→ **The problem**
Write out the material below exactly, with no line missing.

(Available data)

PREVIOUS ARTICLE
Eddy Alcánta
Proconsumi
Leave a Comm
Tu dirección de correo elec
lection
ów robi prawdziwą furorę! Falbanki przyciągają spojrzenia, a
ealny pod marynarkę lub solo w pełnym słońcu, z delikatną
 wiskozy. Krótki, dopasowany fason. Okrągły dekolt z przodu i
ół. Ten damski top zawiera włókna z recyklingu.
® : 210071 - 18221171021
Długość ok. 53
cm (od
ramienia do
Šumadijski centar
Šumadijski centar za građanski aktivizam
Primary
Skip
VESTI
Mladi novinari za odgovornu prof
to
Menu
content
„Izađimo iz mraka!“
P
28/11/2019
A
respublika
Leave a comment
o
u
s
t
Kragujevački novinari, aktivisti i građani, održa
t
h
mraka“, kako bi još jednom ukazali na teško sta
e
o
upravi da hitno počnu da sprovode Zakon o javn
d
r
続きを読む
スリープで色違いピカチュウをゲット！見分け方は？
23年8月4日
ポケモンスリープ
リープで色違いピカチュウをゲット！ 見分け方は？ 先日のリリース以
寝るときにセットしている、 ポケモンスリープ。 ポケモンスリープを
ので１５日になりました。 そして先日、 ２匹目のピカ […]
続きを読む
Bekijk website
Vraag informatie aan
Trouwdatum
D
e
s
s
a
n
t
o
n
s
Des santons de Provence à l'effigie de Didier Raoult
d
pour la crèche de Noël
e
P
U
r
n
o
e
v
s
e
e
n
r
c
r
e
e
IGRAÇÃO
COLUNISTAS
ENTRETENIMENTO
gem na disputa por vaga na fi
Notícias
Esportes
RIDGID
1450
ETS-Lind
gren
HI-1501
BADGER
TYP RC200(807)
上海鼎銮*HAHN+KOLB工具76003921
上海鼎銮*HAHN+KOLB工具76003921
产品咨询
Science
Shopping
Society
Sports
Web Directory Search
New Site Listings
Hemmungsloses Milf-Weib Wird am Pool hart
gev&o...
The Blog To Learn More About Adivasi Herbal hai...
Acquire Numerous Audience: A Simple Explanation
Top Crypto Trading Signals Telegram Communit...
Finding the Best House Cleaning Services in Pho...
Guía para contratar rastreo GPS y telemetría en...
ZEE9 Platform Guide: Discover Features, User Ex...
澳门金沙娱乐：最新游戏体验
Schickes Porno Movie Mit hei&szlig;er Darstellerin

(End Available data)

→ **Response box**
PREVIOUS ARTICLE
Eddy Alcánta
Proconsumi
Leave a Comm
Tu dirección de correo elec
lection
ów robi prawdziwą furorę! Falbanki przyciągają spojrzenia, a
ealny pod marynarkę lub solo w pełnym słońcu, z delikatną
 wiskozy. Krótki, dopasowany fason. Okrągły dekolt z przodu i
ół. Ten damski top zawiera włókna z recyklingu.
® : 210071 - 18221171021
Długość ok. 53
cm (od
ramienia do
Šumadijski centar
Šumadijski centar za građanski aktivizam
Primary
Skip
VESTI
Mladi novinari za odgovornu prof
to
Menu
content
„Izađimo iz mraka!“
P
28/11/2019
A
respublika
Leave a comment
o
u
s
t
Kragujevački novinari, aktivisti i građani, održa
t
h
mraka“, kako bi još jednom ukazali na teško sta
e
o
upravi da hitno počnu da sprovode Zakon o javn
d
r
続きを読む
スリープで色違いピカチュウをゲット！見分け方は？
23年8月4日
ポケモンスリープ
リープで色違いピカチュウをゲット！ 見分け方は？ 先日のリリース以
寝るときにセットしている、 ポケモンスリープ。 ポケモンスリープを
ので１５日になりました。 そして先日、 ２匹目のピカ […]
続きを読む
Bekijk website
Vraag informatie aan
Trouwdatum
D
e
s
s
a
n
t
o
n
s
Des santons de Provence à l'effigie de Didier Raoult
d
pour la crèche de Noël
e
P
U
r
n
o
e
v
s
e
e
n
r
c
r
e
e
IGRAÇÃO
COLUNISTAS
ENTRETENIMENTO
gem na disputa por vaga na fi
Notícias
Esportes
RIDGID
1450
ETS-Lind
gren
HI-1501
BADGER
TYP RC200(807)
上海鼎銮*HAHN+KOLB工具76003921
上海鼎銮*HAHN+KOLB工具76003921
产品咨询
Science
Shopping
Society
Sports
Web Directory Search
New Site Listings
Hemmungsloses Milf-Weib Wird am Pool hart
gev&o...
The Blog To Learn More About Adivasi Herbal hai...
Acquire Numerous Audience: A Simple Explanation
Top Crypto Trading Signals Telegram Communit...
Finding the Best House Cleaning Services in Pho...
Guía para contratar rastreo GPS y telemetría en...
ZEE9 Platform Guide: Discover Features, User Ex...
澳门金沙娱乐：最新游戏体验
Schickes Porno Movie Mit hei&szlig;er Darstellerin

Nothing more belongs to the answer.